Taken For Grant-ed

September 2010

 

Ulysses S. Grant seems like a run-of-the-mill historical icon, but surprisingly, much of what people know about Grant just isn’t true.

 

Grant didn’t live in Galena, Illinois, until 1860, when at age 38, financial problems forced him to work in his father’s tannery—a job he abhorred. Grant wasn’t born on Grant’s Farm in Saint Louis, Missouri, either. Grant was born April 27, 1822 in Point Pleasant, Ohio.

 

U.S. Grant was nicknamed Unconditional Surrender Grant after his stalwartly victories in the western theater of the Civil War. But Grant’s name was not really Ulysses Simpson Grant. It was Hiram Ulysses Grant. When Congressman Thomas Hamer wrote the nomination for Grant to enter the United States Military Academy at West Point in 1839, he wasn’t sure of Grant’s first name because the family called him Uly. A common practice at the time was to give the first son his mother’s maiden name for his middle name, so Hamer guessed Grant’s name was Ulysses Simpson. Upon entering the academy, 17-year-old Grant went along with the error.

 

Lee’s surrender to Grant in April 1865 did not take place in a courthouse. This error is so pervasive that I’ve seen it written in books. The surrender was negotiated in the parlor of a private home owned by Wilmer McLean in the village of Appomattox Court House, Virginia. Mclean had the dubious honor of claiming that the war began in his front yard and ended in his front parlor. Four years earlier, Mclean owned a farm near Manassas, Virginia, where the first major land battle of the Civil War occurred. After a cannonball dropped through the fireplace in his kitchen, Mclean decided to relocate deeper into Virginia to get away from the fighting.
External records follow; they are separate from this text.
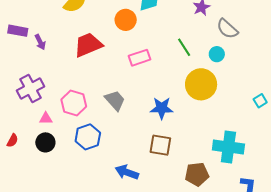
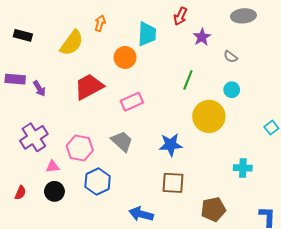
gray semicircle: (227, 29) -> (230, 57), size x0.6
green line: (184, 47) -> (188, 80), turned 60
cyan circle: (217, 54) -> (232, 90), moved
pink rectangle: (139, 58) -> (132, 102), moved
cyan cross: (228, 147) -> (243, 168), moved, size x0.6

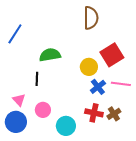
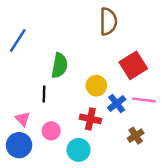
green semicircle: (50, 55) -> (59, 65), turned 110
yellow circle: (89, 67) -> (96, 86), moved
red cross: (94, 113) -> (90, 119), moved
He settled in the village of Appomattox Court House, well away from the war, or so he thought.

 

After Grant’s presidency, he and his wife Julia traveled the world for two years, and upon their return to the United States, purchased a home in New York. Grant suffered great financial loss after investing with a swindler and soon after learned he had throat cancer. Grant spent his last months writing his memoirs, under contract with Mark Twain. Grant finished writing within days of his death. Strongly publicized by Twain, Grant’s Memoirs sold well and saved his family from financial ruin.

 

Groucho Marx made the question “Who's buried in Grant's Tomb?” famous on his quiz show, You Bet Your Life. Marx accepted just about any answer so his contestants would win at least a consolation prize. The truth is that no one is buried in the tomb. Hiram and Julia rest side-by-side above ground inside the tomb, located in New York City’s Riverside Park.